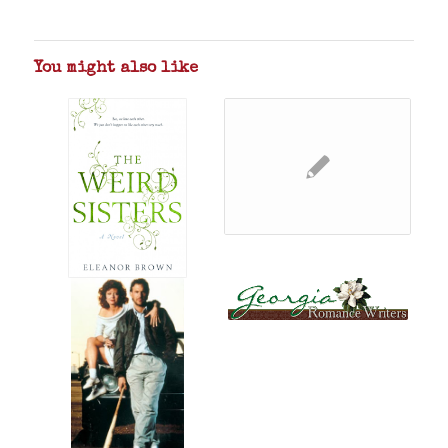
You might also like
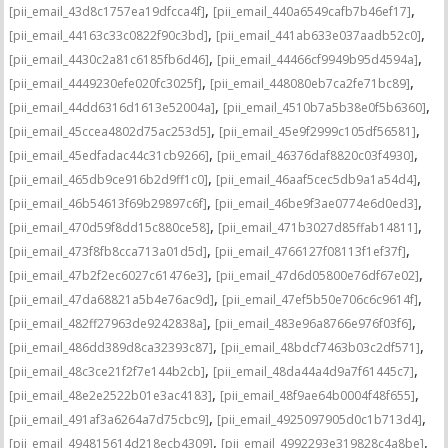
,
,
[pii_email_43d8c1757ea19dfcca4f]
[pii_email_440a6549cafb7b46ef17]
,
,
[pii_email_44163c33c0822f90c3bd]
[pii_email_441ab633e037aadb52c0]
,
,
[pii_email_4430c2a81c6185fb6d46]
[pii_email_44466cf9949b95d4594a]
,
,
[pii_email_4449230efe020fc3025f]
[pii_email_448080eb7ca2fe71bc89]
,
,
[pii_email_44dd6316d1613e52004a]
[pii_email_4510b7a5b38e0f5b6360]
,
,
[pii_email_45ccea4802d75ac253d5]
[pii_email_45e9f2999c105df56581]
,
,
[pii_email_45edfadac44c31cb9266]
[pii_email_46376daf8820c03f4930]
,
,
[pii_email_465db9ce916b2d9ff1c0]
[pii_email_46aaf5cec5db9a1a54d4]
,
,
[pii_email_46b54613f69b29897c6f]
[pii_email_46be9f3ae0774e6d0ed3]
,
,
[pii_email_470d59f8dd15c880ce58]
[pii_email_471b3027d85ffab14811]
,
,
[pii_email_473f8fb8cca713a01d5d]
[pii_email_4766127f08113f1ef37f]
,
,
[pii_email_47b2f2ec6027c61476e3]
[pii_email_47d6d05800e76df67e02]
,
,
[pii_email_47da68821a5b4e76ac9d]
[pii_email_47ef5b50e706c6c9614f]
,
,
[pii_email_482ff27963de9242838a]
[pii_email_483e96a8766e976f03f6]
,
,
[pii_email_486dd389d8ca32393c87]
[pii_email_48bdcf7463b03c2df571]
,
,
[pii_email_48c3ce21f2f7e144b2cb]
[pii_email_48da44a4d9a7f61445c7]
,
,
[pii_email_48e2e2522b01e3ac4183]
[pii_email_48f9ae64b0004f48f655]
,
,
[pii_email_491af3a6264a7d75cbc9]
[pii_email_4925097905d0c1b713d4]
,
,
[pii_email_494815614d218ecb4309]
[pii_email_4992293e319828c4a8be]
----
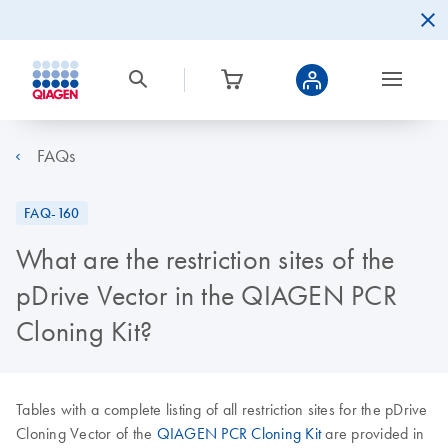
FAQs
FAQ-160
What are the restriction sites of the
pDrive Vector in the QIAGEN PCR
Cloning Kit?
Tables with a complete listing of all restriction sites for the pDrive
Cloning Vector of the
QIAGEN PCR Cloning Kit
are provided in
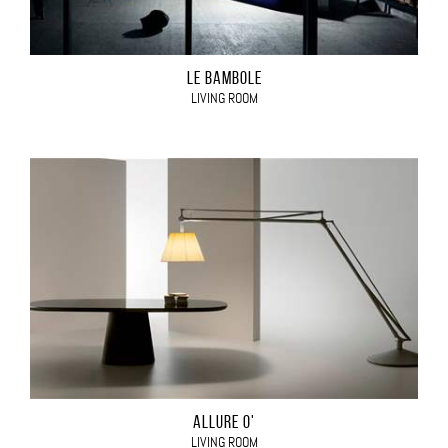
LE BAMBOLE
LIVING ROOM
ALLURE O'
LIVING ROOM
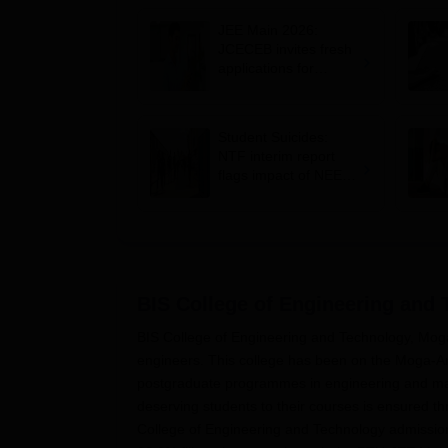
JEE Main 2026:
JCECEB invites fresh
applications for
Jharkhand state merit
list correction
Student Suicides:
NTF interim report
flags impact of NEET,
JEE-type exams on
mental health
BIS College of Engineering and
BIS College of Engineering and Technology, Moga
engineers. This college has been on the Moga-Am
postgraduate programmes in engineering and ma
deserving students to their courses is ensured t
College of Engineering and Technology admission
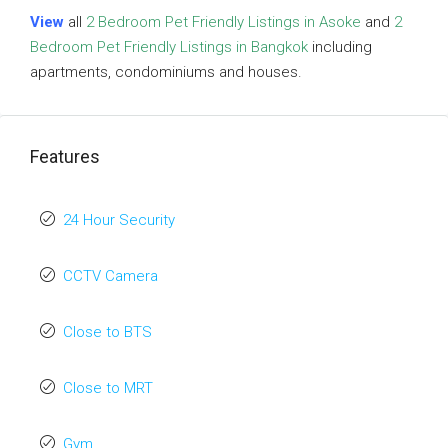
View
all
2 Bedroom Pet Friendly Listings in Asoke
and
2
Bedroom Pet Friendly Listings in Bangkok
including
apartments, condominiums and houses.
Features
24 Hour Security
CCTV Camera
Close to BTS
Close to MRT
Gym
----
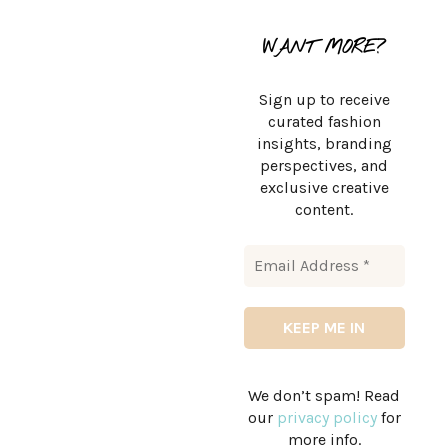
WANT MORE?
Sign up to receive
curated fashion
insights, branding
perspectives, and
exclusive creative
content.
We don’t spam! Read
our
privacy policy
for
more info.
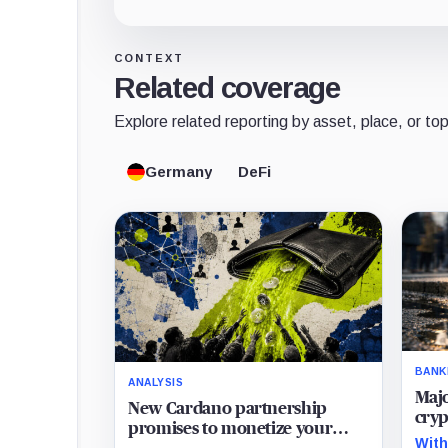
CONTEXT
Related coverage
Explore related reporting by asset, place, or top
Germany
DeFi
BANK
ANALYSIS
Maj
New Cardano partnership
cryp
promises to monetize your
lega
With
----
Goal of the exercise -
Reproduce exactly the entries above, limited to the lines from the one with "[pii_email_483e96a8766e976f03f6]" through the one with "[pii_email_4992293e319828c4a8be]", both included.

Completed task -
[pii_email_483e96a8766e976f03f6]
,
,
[pii_email_486dd389d8ca32393c87]
[pii_email_48bdcf7463b03c2df571]
,
,
[pii_email_48c3ce21f2f7e144b2cb]
[pii_email_48da44a4d9a7f61445c7]
,
,
[pii_email_48e2e2522b01e3ac4183]
[pii_email_48f9ae64b0004f48f655]
,
,
[pii_email_491af3a6264a7d75cbc9]
[pii_email_4925097905d0c1b713d4]
,
,
[pii_email_494815614d218ecb4309]
[pii_email_4992293e319828c4a8be]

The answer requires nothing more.